BEGIN

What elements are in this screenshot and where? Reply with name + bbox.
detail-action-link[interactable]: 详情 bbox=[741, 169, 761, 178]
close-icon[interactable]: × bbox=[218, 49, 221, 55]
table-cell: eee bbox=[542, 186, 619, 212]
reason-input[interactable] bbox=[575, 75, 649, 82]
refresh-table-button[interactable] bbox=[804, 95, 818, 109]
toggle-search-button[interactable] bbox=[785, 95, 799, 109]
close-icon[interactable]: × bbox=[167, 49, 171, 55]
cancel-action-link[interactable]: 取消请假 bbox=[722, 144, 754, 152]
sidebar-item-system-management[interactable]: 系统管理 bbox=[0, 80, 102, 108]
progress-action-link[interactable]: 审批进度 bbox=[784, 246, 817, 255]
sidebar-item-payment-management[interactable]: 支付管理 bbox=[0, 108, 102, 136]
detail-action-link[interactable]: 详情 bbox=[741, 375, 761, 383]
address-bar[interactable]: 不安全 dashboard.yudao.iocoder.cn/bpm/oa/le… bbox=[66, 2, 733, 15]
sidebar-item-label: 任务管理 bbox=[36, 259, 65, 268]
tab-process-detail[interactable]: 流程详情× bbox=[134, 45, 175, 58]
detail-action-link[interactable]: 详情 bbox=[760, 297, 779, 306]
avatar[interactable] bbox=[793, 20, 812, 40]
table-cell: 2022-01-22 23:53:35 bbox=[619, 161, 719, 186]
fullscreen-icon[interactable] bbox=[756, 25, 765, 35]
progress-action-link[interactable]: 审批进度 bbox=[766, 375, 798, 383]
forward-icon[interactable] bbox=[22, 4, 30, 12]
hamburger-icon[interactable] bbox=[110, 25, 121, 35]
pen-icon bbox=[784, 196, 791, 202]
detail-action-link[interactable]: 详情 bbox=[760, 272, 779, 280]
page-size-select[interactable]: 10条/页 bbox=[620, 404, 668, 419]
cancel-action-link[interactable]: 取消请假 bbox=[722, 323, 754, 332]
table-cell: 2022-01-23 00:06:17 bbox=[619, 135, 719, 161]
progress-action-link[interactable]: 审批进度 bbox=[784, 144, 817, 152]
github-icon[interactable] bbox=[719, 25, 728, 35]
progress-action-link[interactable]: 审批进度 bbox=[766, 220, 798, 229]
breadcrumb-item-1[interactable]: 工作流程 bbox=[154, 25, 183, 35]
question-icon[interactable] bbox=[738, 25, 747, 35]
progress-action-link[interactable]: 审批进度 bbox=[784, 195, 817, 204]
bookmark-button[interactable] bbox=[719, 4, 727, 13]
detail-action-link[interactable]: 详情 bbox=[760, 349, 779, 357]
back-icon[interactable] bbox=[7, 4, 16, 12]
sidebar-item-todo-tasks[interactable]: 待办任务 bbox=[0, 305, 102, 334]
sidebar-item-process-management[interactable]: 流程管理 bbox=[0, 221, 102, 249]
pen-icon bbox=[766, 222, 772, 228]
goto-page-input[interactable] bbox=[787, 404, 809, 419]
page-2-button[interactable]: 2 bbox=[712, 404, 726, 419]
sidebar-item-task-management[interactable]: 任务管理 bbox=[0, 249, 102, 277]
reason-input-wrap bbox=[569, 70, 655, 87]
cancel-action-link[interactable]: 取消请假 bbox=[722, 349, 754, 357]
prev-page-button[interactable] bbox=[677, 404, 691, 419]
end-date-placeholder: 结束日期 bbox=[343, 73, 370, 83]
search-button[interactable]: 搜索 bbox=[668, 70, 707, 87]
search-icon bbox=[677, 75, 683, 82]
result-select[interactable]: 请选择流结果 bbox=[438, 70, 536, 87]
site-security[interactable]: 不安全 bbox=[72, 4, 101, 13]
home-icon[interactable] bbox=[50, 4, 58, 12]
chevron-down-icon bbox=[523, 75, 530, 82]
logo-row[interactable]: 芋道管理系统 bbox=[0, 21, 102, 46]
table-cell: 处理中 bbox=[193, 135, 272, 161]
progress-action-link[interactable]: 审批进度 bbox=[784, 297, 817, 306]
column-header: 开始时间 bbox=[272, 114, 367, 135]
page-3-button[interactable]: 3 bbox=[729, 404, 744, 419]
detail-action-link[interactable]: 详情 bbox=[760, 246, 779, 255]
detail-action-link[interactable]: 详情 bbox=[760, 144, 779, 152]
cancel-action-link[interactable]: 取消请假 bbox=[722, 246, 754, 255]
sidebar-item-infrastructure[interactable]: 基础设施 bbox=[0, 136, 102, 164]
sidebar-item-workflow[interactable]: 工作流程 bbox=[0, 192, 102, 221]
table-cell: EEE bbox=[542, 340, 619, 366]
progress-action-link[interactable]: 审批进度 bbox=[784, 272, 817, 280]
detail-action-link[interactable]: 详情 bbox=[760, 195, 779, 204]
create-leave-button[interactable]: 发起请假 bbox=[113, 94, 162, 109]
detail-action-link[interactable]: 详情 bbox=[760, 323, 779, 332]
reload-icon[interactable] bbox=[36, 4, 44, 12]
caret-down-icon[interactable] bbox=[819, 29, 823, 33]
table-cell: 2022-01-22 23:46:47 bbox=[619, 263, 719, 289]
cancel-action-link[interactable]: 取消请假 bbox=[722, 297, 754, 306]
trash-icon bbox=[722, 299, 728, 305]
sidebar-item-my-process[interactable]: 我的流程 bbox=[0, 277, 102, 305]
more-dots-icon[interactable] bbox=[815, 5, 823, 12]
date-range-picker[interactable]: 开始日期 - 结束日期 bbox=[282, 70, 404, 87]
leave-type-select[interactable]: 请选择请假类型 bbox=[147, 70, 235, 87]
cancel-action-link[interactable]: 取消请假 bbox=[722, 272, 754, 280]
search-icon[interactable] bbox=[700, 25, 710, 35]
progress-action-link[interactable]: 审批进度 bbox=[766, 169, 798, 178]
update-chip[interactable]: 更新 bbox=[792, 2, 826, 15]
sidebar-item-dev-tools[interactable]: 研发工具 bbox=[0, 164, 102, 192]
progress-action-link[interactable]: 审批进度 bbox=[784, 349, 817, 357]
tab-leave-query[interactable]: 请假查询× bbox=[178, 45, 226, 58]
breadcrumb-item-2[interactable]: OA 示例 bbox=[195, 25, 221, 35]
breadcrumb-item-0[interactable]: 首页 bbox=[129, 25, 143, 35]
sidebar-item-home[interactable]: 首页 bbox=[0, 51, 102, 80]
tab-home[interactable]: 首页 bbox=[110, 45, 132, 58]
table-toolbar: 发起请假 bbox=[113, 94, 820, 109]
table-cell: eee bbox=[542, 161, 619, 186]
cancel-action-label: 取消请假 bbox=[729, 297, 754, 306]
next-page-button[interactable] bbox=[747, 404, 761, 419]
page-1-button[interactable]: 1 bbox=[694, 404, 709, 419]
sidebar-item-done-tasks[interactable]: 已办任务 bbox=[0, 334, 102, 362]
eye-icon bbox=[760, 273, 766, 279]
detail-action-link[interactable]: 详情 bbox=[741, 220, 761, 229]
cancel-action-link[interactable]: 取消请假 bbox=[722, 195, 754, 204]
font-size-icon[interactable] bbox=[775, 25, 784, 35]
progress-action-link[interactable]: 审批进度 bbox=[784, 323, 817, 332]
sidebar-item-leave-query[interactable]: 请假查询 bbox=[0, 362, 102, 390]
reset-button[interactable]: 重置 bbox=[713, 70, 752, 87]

END

• Task instructions: Each entry needs to be copied out exactly.

• Exercise result:
What elements are in this screenshot and where? Reply with name + bbox.
detail-action-link[interactable]: 详情 bbox=[741, 169, 761, 178]
close-icon[interactable]: × bbox=[218, 49, 221, 55]
table-cell: eee bbox=[542, 186, 619, 212]
reason-input[interactable] bbox=[575, 75, 649, 82]
refresh-table-button[interactable] bbox=[804, 95, 818, 109]
toggle-search-button[interactable] bbox=[785, 95, 799, 109]
close-icon[interactable]: × bbox=[167, 49, 171, 55]
cancel-action-link[interactable]: 取消请假 bbox=[722, 144, 754, 152]
sidebar-item-system-management[interactable]: 系统管理 bbox=[0, 80, 102, 108]
progress-action-link[interactable]: 审批进度 bbox=[784, 246, 817, 255]
sidebar-item-payment-management[interactable]: 支付管理 bbox=[0, 108, 102, 136]
detail-action-link[interactable]: 详情 bbox=[741, 375, 761, 383]
address-bar[interactable]: 不安全 dashboard.yudao.iocoder.cn/bpm/oa/le… bbox=[66, 2, 733, 15]
sidebar-item-label: 任务管理 bbox=[36, 259, 65, 268]
tab-process-detail[interactable]: 流程详情× bbox=[134, 45, 175, 58]
detail-action-link[interactable]: 详情 bbox=[760, 297, 779, 306]
avatar[interactable] bbox=[793, 20, 812, 40]
table-cell: 2022-01-22 23:53:35 bbox=[619, 161, 719, 186]
fullscreen-icon[interactable] bbox=[756, 25, 765, 35]
progress-action-link[interactable]: 审批进度 bbox=[766, 375, 798, 383]
forward-icon[interactable] bbox=[22, 4, 30, 12]
hamburger-icon[interactable] bbox=[110, 25, 121, 35]
pen-icon bbox=[784, 196, 791, 202]
detail-action-link[interactable]: 详情 bbox=[760, 272, 779, 280]
page-size-select[interactable]: 10条/页 bbox=[620, 404, 668, 419]
cancel-action-link[interactable]: 取消请假 bbox=[722, 323, 754, 332]
table-cell: 2022-01-23 00:06:17 bbox=[619, 135, 719, 161]
progress-action-link[interactable]: 审批进度 bbox=[784, 144, 817, 152]
github-icon[interactable] bbox=[719, 25, 728, 35]
progress-action-link[interactable]: 审批进度 bbox=[766, 220, 798, 229]
breadcrumb-item-1[interactable]: 工作流程 bbox=[154, 25, 183, 35]
question-icon[interactable] bbox=[738, 25, 747, 35]
progress-action-link[interactable]: 审批进度 bbox=[784, 195, 817, 204]
bookmark-button[interactable] bbox=[719, 4, 727, 13]
detail-action-link[interactable]: 详情 bbox=[760, 349, 779, 357]
back-icon[interactable] bbox=[7, 4, 16, 12]
sidebar-item-todo-tasks[interactable]: 待办任务 bbox=[0, 305, 102, 334]
sidebar-item-process-management[interactable]: 流程管理 bbox=[0, 221, 102, 249]
pen-icon bbox=[766, 222, 772, 228]
goto-page-input[interactable] bbox=[787, 404, 809, 419]
page-2-button[interactable]: 2 bbox=[712, 404, 726, 419]
sidebar-item-task-management[interactable]: 任务管理 bbox=[0, 249, 102, 277]
reason-input-wrap bbox=[569, 70, 655, 87]
cancel-action-link[interactable]: 取消请假 bbox=[722, 349, 754, 357]
prev-page-button[interactable] bbox=[677, 404, 691, 419]
end-date-placeholder: 结束日期 bbox=[343, 73, 370, 83]
search-button[interactable]: 搜索 bbox=[668, 70, 707, 87]
search-icon bbox=[677, 75, 683, 82]
result-select[interactable]: 请选择流结果 bbox=[438, 70, 536, 87]
site-security[interactable]: 不安全 bbox=[72, 4, 101, 13]
home-icon[interactable] bbox=[50, 4, 58, 12]
chevron-down-icon bbox=[523, 75, 530, 82]
logo-row[interactable]: 芋道管理系统 bbox=[0, 21, 102, 46]
table-cell: 处理中 bbox=[193, 135, 272, 161]
progress-action-link[interactable]: 审批进度 bbox=[784, 297, 817, 306]
column-header: 开始时间 bbox=[272, 114, 367, 135]
page-3-button[interactable]: 3 bbox=[729, 404, 744, 419]
detail-action-link[interactable]: 详情 bbox=[760, 246, 779, 255]
detail-action-link[interactable]: 详情 bbox=[760, 144, 779, 152]
cancel-action-link[interactable]: 取消请假 bbox=[722, 246, 754, 255]
sidebar-item-infrastructure[interactable]: 基础设施 bbox=[0, 136, 102, 164]
sidebar-item-workflow[interactable]: 工作流程 bbox=[0, 192, 102, 221]
table-cell: EEE bbox=[542, 340, 619, 366]
progress-action-link[interactable]: 审批进度 bbox=[784, 272, 817, 280]
detail-action-link[interactable]: 详情 bbox=[760, 195, 779, 204]
create-leave-button[interactable]: 发起请假 bbox=[113, 94, 162, 109]
detail-action-link[interactable]: 详情 bbox=[760, 323, 779, 332]
reload-icon[interactable] bbox=[36, 4, 44, 12]
caret-down-icon[interactable] bbox=[819, 29, 823, 33]
table-cell: 2022-01-22 23:46:47 bbox=[619, 263, 719, 289]
cancel-action-link[interactable]: 取消请假 bbox=[722, 297, 754, 306]
trash-icon bbox=[722, 299, 728, 305]
sidebar-item-my-process[interactable]: 我的流程 bbox=[0, 277, 102, 305]
more-dots-icon[interactable] bbox=[815, 5, 823, 12]
date-range-picker[interactable]: 开始日期 - 结束日期 bbox=[282, 70, 404, 87]
leave-type-select[interactable]: 请选择请假类型 bbox=[147, 70, 235, 87]
cancel-action-link[interactable]: 取消请假 bbox=[722, 272, 754, 280]
search-icon[interactable] bbox=[700, 25, 710, 35]
progress-action-link[interactable]: 审批进度 bbox=[766, 169, 798, 178]
update-chip[interactable]: 更新 bbox=[792, 2, 826, 15]
sidebar-item-dev-tools[interactable]: 研发工具 bbox=[0, 164, 102, 192]
progress-action-link[interactable]: 审批进度 bbox=[784, 349, 817, 357]
tab-leave-query[interactable]: 请假查询× bbox=[178, 45, 226, 58]
breadcrumb-item-2[interactable]: OA 示例 bbox=[195, 25, 221, 35]
breadcrumb-item-0[interactable]: 首页 bbox=[129, 25, 143, 35]
sidebar-item-home[interactable]: 首页 bbox=[0, 51, 102, 80]
tab-home[interactable]: 首页 bbox=[110, 45, 132, 58]
table-toolbar: 发起请假 bbox=[113, 94, 820, 109]
table-cell: eee bbox=[542, 161, 619, 186]
cancel-action-label: 取消请假 bbox=[729, 297, 754, 306]
next-page-button[interactable] bbox=[747, 404, 761, 419]
page-1-button[interactable]: 1 bbox=[694, 404, 709, 419]
sidebar-item-done-tasks[interactable]: 已办任务 bbox=[0, 334, 102, 362]
eye-icon bbox=[760, 273, 766, 279]
detail-action-link[interactable]: 详情 bbox=[741, 220, 761, 229]
cancel-action-link[interactable]: 取消请假 bbox=[722, 195, 754, 204]
font-size-icon[interactable] bbox=[775, 25, 784, 35]
progress-action-link[interactable]: 审批进度 bbox=[784, 323, 817, 332]
sidebar-item-leave-query[interactable]: 请假查询 bbox=[0, 362, 102, 390]
reset-button[interactable]: 重置 bbox=[713, 70, 752, 87]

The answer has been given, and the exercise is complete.